Mevsiminde beslenme sera gazları salınımının azaltılmasına destek oluyor
Mevsiminde yetişen sebze ve meyvelerin, o mevsimin koşullarına uygun sıcaklık, nem ve güneş ışığında büyüdükleri için kendi kendilerine olgunlaştıklarını hatırlatan Sibel Mumcu, “Mevsim sebze meyveleri olgunlaştıktan sonra hasat edildiklerinde uzun yolculuklarda hızla bozulacakları için, genelde yakın çiftliklerden ve yerel üreticilerden satın alınırlar. Bu da hem küçük işletmelerin desteklenmesini hem de besin içeriği daha zengin yiyeceklere kolay, hızlı ve daha ucuz ulaşmamızı sağlar” şeklinde konuştu. Yaşanan yer dışından temin edilen tüm besinler, sofraya ulaşana kadar ne kadar uzun yol kat ederse o kadar fazla fosil yakıt kullanımına neden olduğunun altını çizen Sibel Mumcu, “Bu da gezegene daha fazla sera gazı salınması anlamına geliyor. Mesela tropik sebze meyveler genellikle hava yolu ile taşınıyor. Kullanılan yakıt nedeniyle de atmosfere çok fazla sera gazı salınıyor. Ayrıca sebze meyvelerin mevsimi dışında yetiştirilmesi sırasında enerji ve doğal kaynakların kullanımı da oldukça yüksek. Tüm bunlar mevsimi dışındaki sebze meyvelerin karbon ayak izlerinin de yüksek olduğu anlamına geliyor. Bu nedenle de mevsime uygun beslenme, aynı zamanda iklim sorunlarının en önemli sebeplerinden biri olan sera gazı salınımını azaltılması yanında doğal kaynakların gereksiz kullanımını da önleyerek, doğanın daha az kirlenmesine ve sürdürülebilir bir geleceğe de katkı sağlıyor. Biz Sodexo olarak tüm bunların bilinciyle faaliyet gösterdiğimiz tüm ülkelerde müşteri, tüketici ve çalışanlarımız için sağlık ve iyi yaşama katkı sunan çözümler geliştiriyor, bunları sunduğumuz hizmetlerin bir parçası haline getiriyoruz” dedi.

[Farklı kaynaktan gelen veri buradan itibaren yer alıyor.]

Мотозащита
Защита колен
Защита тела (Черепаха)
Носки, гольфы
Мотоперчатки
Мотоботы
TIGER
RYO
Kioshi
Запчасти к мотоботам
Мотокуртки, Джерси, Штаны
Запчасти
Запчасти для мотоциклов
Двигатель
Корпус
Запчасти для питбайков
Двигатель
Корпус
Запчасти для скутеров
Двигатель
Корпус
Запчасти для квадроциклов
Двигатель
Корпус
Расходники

Beslenme alışkanlıkları mevsime uygun hale getirilmeli
Yemek hizmeti verdikleri tüm noktalarda menüleri hazırlarken tüketici gruplarının da özelliklerini dikkate aldıklarını dile getiren Yönetimi Sağlıklı Yaşam Yöneticisi ve Diyetisyen Sibel Mumcu, “Onların ihtiyaç duyduğu enerji ve besin ihtiyacını karşılarken hem lezzetli ve beğenisi yüksek yemekler sunuyor hem de daha iyi bir gelecek için besin seçimlerimizi yerel, mevsiminde ve sürdürülebilir kaynaklardan seçiyoruz. Mümkün olan her yerde yerel tedarikçilerle çalışıyoruz. Menülerimize yerel yemekleri dahil ediyor, bu yemeklerin bölge için önemi ve anlamı hakkında bilgilendirmeler yapıyoruz. Aynı zamanda yerel gıdaları tanıtıyor, bu gıdalar ile yeni tarifeler geliştiriyoruz. Beslenme alışkanlıklarını mevsime uygun hale getirmek çok önemli” dedi.

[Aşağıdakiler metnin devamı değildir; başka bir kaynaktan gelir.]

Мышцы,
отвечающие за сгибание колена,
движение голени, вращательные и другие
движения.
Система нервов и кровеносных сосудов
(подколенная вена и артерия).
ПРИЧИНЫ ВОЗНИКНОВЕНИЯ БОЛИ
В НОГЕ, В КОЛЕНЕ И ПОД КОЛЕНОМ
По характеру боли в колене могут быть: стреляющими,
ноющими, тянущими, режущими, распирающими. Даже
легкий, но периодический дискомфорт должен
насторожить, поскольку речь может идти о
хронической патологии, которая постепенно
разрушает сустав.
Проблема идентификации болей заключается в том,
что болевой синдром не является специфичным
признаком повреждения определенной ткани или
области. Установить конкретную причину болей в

Bölgede bulunan sebze ve bakliyatlar tüketilmeli
Mevsiminde yetişen besinlerin bağışıklık sistemini güçlendiren antioksidan bileşikler, vitamin, mineral ve lif yönünden çok daha zengin olduğunu vurgulayan Sibel Mumcu, “Mevsiminde yetişen tüm bitkisel besinler doğanın doğal döngüsünde yetiştikleri için daha lezzetlidirler. Yetiştirilirken daha az doğal kaynak kullanıldığı için karbon ayak izleri düşüktür. Bu da gelecek nesiller için kaynakların korunmasında büyük katkı sağlar. Mevsiminde ve yaşadığımız coğrafyaya ait sebze-meyve tercih etmek aynı zamanda yerel ürünlerin korunmasını, bölgedeki yerel tarımın desteklenmesini de sağlar. Bu nedenle mevsiminde olmayan besinleri tüketmemeye özen gösterilmeli. Günümüzde her mevsim her çeşit sebze meyve bulunabiliyor olsa da örneğin patlıcan, kabak, çilek kış mevsimine ait değildir. Bunların yerine karnabahar, lahana, pırasa, portakal gibi mevsime ait olanlar tercih edilmeli” hatırlatmasında bulundu.